Ferns are an ancient moisture-loving plant. Their history dates back hundreds of millions of years, and some types we see today have been around for almost as long. They're among the first plants that ever appeared on land, and their resiliency has caused them to thrive.
Part of what makes ferns so unique are their fronds, or leaves, which assist in photosynthesis and reproduction via spores. Though the varieties often have differing appearances, they share the same general composition: usually, a non-woody rhizome stem bearing fronds leads into fibrous roots.
Generally, ferns are non-toxic. If your cat takes a taste or two of an indoor or outdoor plant, they should be okay. Cats are curious, so if there's a plant nearby, don't be surprised if your little buddy steals a nibble. If your cat ingests more than this, expect an upset stomach for a bit, but nothing too major. Symptoms are mild and will soon pass.
Toxic ferns are a misnomer: they're not actual ferns. Several poisonous plant species have adopted the common name, but they aren't related. Ferns are in the polypodiospidia family, which includes thousands of varieties. Toxic plants are not a part of this clan.
Emerald ferns, also known as asparagus ferns, are probably the most prolific poisonous type. They're from the Liliaceae family, which includes highly toxic lilies. From the cycadacae family, the fern palm, or sago palm, is one of the most deadly plants to a cat. The American Society for the Protection of Cruelty to Animals (ASPCA) also lists hemlock ferns, winter ferns, and foxtail ferns as harmful.
If you are ever unsure of a plant's toxicity to your cat, the ASPCA is a wonderful resource. It provides a dedicated reference guide for toxic plants and offers instructional material regarding ingestion.
The Animal Poison Control Center (APCC) is another great tool to have at your disposal. A part of the ASPCA, the APCC gives guidelines and advice for specific plant toxicity.
Poisoning dramatically varies from plant to plant. Also, symptoms can present differently or mimic other ailments. Vomiting, diarrhea, drooling, and bellyaches are common displays of toxic ingestion.
With repeated exposure to skin, emerald ferns will cause blisters, irritation, and swelling. Even worse are palm fern toxins, as they can cause death if not caught rapidly. Internal bleeding, jaundice, and liver failure come on fairly quickly.
If your cat's acting odd, appears ill, or if you suspect they have consumed a toxic plant, call your vet immediately. Sometimes minutes can mean the difference between life or death.
If you know or saw what your cat ingested, tell the vet. Providing photos or even plant cuttings can't hurt the situation. Bring as much evidence as you can to the appointment, as anything will help your vet diagnose the specific toxins.
Expect the vet to do a full exam on your cat. If bringing them in soon after ingestion, the vet may rinse out your kitty's mouth to get rid of any lingering toxins. Intravenous fluids and topical solutions will help with fluid replenishment and skin irritation, respectively. Further treatment depends on the severity of the poison.

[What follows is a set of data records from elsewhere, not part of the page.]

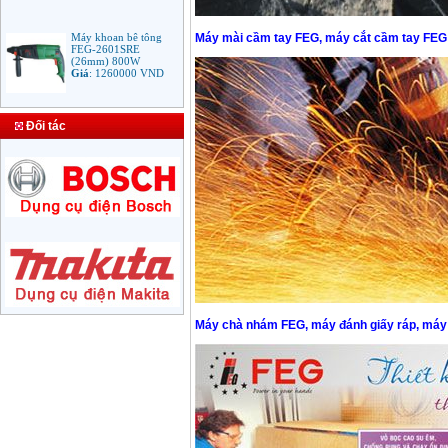
Máy khoan bê tông
Máy mài cầm tay FEG, máy cắt cầm tay FEG
FEG-2601SRE
(26mm) 800W
Giá
:
1260000
VND
Bảng giá mũi khoan
rút lõi bê tông
Đối tác
Giá
:
330000
VND
Máy Khoan Bosch
GSB 16RE (750W)
valy nhựa
Giá
:
1788000
VND
Bộ máy khoan Bosch
GSB 13RE hộp nhựa
100 chi tiết
Giá
:
1977000
VND
Máy chà nhám FEG, máy đánh giấy ráp, máy
Máy khoan sắt Bosch
GBM 350 (350W)
Giá
:
1038000
VND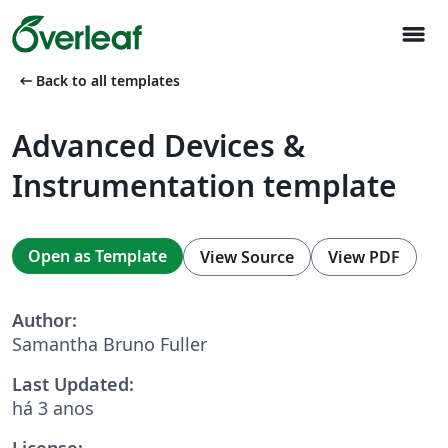
menu
arrow_left_alt
Back to all templates
Advanced Devices &
Instrumentation template
Open as Template
View Source
View PDF
Author:
Samantha Bruno Fuller
Last Updated:
há 3 anos
License: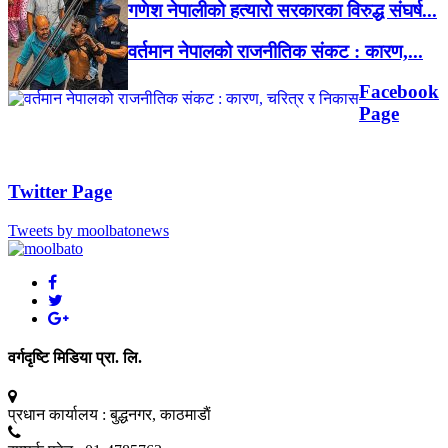
गणेश नेपालीको हत्यारो सरकारका विरुद्ध संघर्ष...
वर्तमान नेपालको राजनीतिक संकट : कारण,...
Facebook
Page
Twitter Page
Tweets by moolbatonews
वर्गदृष्टि मिडिया प्रा. लि.
प्रधान कार्यालय :
बुद्धनगर, काठमाडाैं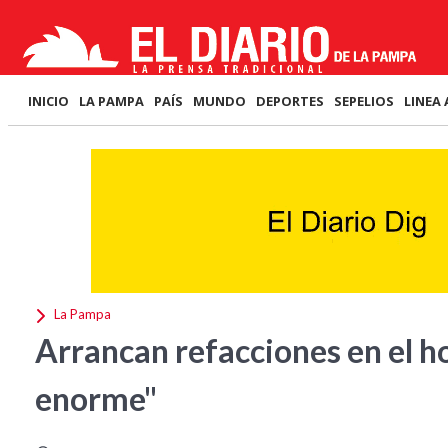
INICIO
LA PAMPA
PAÍS
MUNDO
DEPORTES
SEPELIOS
LINEA 
La Pampa
Arrancan refacciones en el ho
enorme"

As long as you keep ferns out of your cat's way, you can have as many as you'd like in your home. Placing them on high, inaccessible shelves or in hanging baskets will add an attractive element to any room. Plus, they're wonderful air purifiers. Boston ferns, for example, remove benzene while providing humidity during dry winters.
There isn't much you can do about native ferns in the woods or outside the scope of your property. When it comes to your home if you have a yard and elect to landscape it, be sure of what you're planting. Learn the various fern types and see what works well aesthetically without jeopardizing the cat's health and life.
If you already have ferns on-site and don't want to get rid of them, there's always the option of covering them with netting. Many yards do have emerald ferns, so if you don't dig them up, it's imperative you use a screen or fence to block any pet access.
If you aren't absolutely positive about the safety of your ferns, go with a nice alternative. For the exterior, there are plenty of options available to enhance your landscape by adding color or ground cover. A wonderful substitute, catnip will draw your furry friend's attention and get them to exercise. Certain fast-growing herbs work well while also serving the dual purpose of flavoring your favorite meals. Try basil, dill, or rosemary, which are all healthy for cats to consume in moderation.
When it comes to indoor plants, once again, it's best to keep them out of harm's way. If you're not comfortable keeping ferns, safe indoor plant options include bamboo, spider plants, and money trees. They provide similar aesthetic and health benefits.